With the number of gay and lesbian servicemembers in same-sex relationships set to rise, advocates are pointing out how this unequal treatment could, itself, impact morale and the well being of lesbian and gay troops. They say it will quickly add pressure for a repeal of the Defense of Marriage Act. Those opposed to both a DADT and DOMA repeal have already hit back saying that heterosexual troops might find it “offensive.”
“What’s pretty obvious is that there is going to be a collision soon between an open and integrated military and a federal law that prevents what I consider unit cohesion,” said Rick Jacobs, chairman and founder of the Courage Campaign, an advocacy group for gay men and lesbians in the military. “You will have different people treated very differently.”

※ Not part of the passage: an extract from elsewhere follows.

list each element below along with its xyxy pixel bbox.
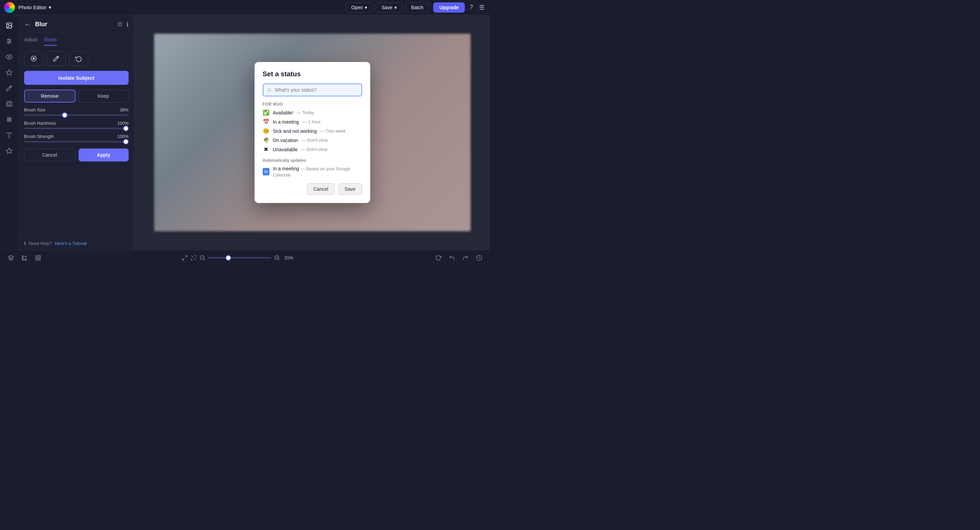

But Elaine Donnelly, whose policy organization, the Center for Military Readiness, is opposed to ending the ban on openly gay troops, said extending equal benefits to same-sex couples would be not just costly but also offensive to some heterosexual couples. “These are things Congress should have considered last year before they voted to repeal the policy,” said Ms. Donnelly, the center’s president.
Eileen Lainez, a spokeswoman for the Pentagon, said the department was studying whether smaller benefits, like free legal services, could be extended to same-sex spouses. But she said there would be “no change” in eligibility for major benefits like housing and health care when “don’t ask, don’t tell” goes away.

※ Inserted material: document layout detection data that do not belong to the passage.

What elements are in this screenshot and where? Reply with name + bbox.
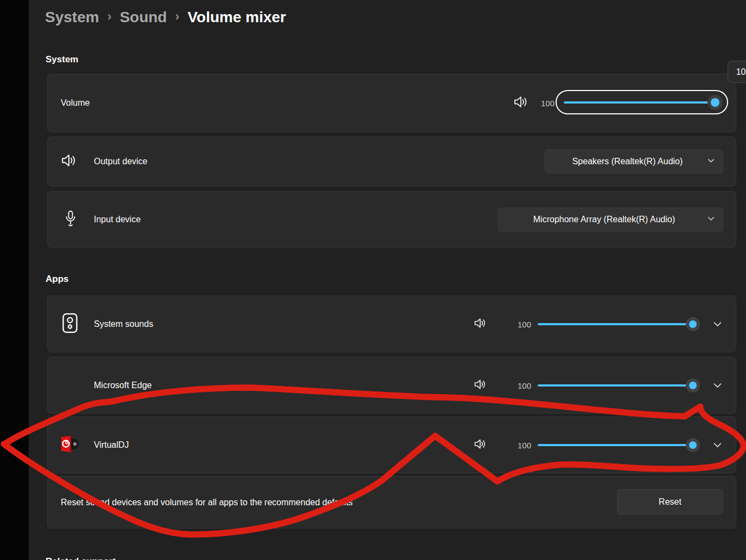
- app-row-virtualdj: VirtualDJ 100: [47, 416, 736, 473]
- app-name: VirtualDJ: [94, 440, 129, 450]
- volume-label: Volume: [61, 98, 90, 108]
- output-device-label: Output device: [94, 157, 148, 166]
- app-name: Microsoft Edge: [94, 381, 152, 390]
- reset-row: Reset sound devices and volumes for all …: [47, 476, 736, 529]
- breadcrumb-separator-icon: ›: [167, 9, 188, 24]
- breadcrumb-separator-icon: ›: [99, 9, 120, 24]
- volume-row: Volume 100: [47, 74, 736, 132]
- section-header-apps: Apps: [46, 274, 69, 285]
- app-volume-value: 100: [513, 440, 531, 449]
- speaker-icon[interactable]: [474, 438, 487, 452]
- settings-page: System › Sound › Volume mixer System Vol…: [29, 0, 746, 560]
- speaker-icon: [61, 153, 77, 170]
- clipped-bottom-heading: Related support: [46, 556, 116, 560]
- speaker-icon[interactable]: [474, 317, 487, 331]
- app-row-microsoft-edge: Microsoft Edge 100: [47, 357, 736, 414]
- microphone-icon: [64, 210, 77, 229]
- volume-tooltip: 100: [728, 61, 746, 83]
- left-black-strip: [0, 0, 29, 560]
- app-volume-slider[interactable]: [538, 444, 698, 446]
- app-volume-slider[interactable]: [538, 384, 698, 387]
- input-device-row: Input device Microphone Array (Realtek(R…: [47, 191, 736, 248]
- app-volume-slider-thumb[interactable]: [686, 317, 700, 331]
- volume-slider-thumb[interactable]: [707, 95, 723, 110]
- app-volume-slider-thumb[interactable]: [686, 378, 700, 392]
- speaker-icon: [513, 95, 528, 111]
- virtualdj-icon: [60, 434, 79, 455]
- breadcrumb: System › Sound › Volume mixer: [45, 9, 286, 26]
- speaker-icon[interactable]: [474, 378, 487, 392]
- app-row-system-sounds: System sounds 100: [47, 295, 736, 352]
- page-title: Volume mixer: [188, 9, 286, 26]
- breadcrumb-sound[interactable]: Sound: [120, 9, 167, 26]
- output-device-value: Speakers (Realtek(R) Audio): [572, 157, 683, 166]
- input-device-value: Microphone Array (Realtek(R) Audio): [533, 215, 675, 224]
- app-volume-value: 100: [513, 319, 531, 329]
- volume-slider[interactable]: [556, 90, 728, 114]
- reset-button[interactable]: Reset: [617, 489, 723, 514]
- volume-value: 100: [536, 99, 554, 108]
- section-header-system: System: [46, 54, 78, 65]
- app-name: System sounds: [94, 319, 153, 329]
- output-device-dropdown[interactable]: Speakers (Realtek(R) Audio): [545, 150, 723, 173]
- output-device-row: Output device Speakers (Realtek(R) Audio…: [47, 137, 736, 186]
- system-sounds-icon: [62, 313, 78, 335]
- volume-slider-track[interactable]: [564, 101, 720, 104]
- app-volume-slider[interactable]: [538, 323, 698, 325]
- app-volume-slider-thumb[interactable]: [686, 438, 700, 452]
- input-device-label: Input device: [94, 215, 141, 224]
- expand-chevron-icon[interactable]: [710, 378, 724, 392]
- chevron-down-icon: [707, 214, 715, 224]
- reset-description: Reset sound devices and volumes for all …: [61, 498, 353, 507]
- expand-chevron-icon[interactable]: [710, 438, 724, 452]
- input-device-dropdown[interactable]: Microphone Array (Realtek(R) Audio): [498, 208, 723, 231]
- app-volume-value: 100: [513, 381, 531, 390]
- breadcrumb-system[interactable]: System: [45, 9, 99, 26]
- expand-chevron-icon[interactable]: [710, 317, 724, 331]
- chevron-down-icon: [707, 157, 715, 167]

“The Defense of Marriage Act and the existing definition of a “dependent” in some laws prohibit extension of many military benefits to same-sex couples,” she said.
The New York Times points out that there are certain benefits that can be secured, such as in the case of on-base housing where same-sex couples may be eligible if they have dependent children.
It is also important to stress that DOMA being struck down by the courts, as seems more likely in the near term than legislative action, would not remedy the benefits problem because the military is governed by other laws that would also have to be amended. Such a process could take years, though it is conceivable that, as suggested above, military officials may move to at least partially remedy this inequity by working around the restrictions imposed by the Defense of Marriage Act.
It cannot be denied, however, that until DOMA is repealed, gay and lesbian servicemembers will continue to be discriminated against and suffer a lesser status, at least institutionally, than their heterosexual counterparts. One might also venture that such unequal treatment cannot be good for unit cohesion either.